Brief :: Copy every line from the records below that holds the word "надежное".

Data excerpts ::
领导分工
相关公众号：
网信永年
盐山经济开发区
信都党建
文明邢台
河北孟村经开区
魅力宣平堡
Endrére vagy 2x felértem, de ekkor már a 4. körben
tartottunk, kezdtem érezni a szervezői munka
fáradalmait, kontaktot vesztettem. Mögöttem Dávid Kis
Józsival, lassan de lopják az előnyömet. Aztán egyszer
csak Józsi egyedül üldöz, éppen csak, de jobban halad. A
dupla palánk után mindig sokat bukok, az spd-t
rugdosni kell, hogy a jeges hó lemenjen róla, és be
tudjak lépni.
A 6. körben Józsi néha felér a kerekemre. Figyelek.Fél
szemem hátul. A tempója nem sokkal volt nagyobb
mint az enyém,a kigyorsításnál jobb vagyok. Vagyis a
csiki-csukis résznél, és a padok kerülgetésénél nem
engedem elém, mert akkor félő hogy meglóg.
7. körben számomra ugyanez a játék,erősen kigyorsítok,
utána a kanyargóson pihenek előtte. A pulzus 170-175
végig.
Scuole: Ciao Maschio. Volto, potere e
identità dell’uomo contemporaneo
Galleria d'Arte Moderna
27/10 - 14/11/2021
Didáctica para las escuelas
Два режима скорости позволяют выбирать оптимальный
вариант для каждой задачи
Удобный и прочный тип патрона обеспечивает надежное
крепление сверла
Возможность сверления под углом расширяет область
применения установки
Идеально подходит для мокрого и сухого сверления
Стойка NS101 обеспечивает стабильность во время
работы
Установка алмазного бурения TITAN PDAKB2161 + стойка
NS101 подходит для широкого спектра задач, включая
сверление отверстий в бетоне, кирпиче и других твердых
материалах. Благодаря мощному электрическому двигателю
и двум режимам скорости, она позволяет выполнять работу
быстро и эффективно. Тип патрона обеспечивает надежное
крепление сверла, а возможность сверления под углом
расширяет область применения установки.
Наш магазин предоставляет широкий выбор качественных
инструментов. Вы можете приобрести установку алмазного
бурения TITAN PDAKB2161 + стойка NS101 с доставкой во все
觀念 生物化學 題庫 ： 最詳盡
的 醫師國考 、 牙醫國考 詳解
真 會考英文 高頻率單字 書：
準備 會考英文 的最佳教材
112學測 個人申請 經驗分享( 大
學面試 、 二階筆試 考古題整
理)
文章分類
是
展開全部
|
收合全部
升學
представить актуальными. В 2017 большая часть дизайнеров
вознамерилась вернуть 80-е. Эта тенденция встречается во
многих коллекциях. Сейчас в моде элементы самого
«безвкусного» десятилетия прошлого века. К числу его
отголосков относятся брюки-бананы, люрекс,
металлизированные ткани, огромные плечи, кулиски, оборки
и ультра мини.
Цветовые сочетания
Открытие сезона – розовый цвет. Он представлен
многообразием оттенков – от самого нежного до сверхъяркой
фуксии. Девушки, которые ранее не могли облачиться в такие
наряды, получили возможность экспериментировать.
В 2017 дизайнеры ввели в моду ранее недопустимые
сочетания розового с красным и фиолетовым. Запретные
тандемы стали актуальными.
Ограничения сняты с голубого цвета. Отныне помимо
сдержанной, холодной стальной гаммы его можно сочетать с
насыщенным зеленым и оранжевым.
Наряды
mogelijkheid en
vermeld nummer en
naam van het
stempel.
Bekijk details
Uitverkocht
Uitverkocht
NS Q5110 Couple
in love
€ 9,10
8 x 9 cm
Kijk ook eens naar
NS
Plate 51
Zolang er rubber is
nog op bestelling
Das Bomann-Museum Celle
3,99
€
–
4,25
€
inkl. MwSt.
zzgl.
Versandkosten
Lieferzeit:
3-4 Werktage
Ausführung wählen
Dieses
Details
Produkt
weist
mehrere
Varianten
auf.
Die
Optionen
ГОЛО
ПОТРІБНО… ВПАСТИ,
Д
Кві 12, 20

Response to this exercise ::
Удобный и прочный тип патрона обеспечивает надежное
быстро и эффективно. Тип патрона обеспечивает надежное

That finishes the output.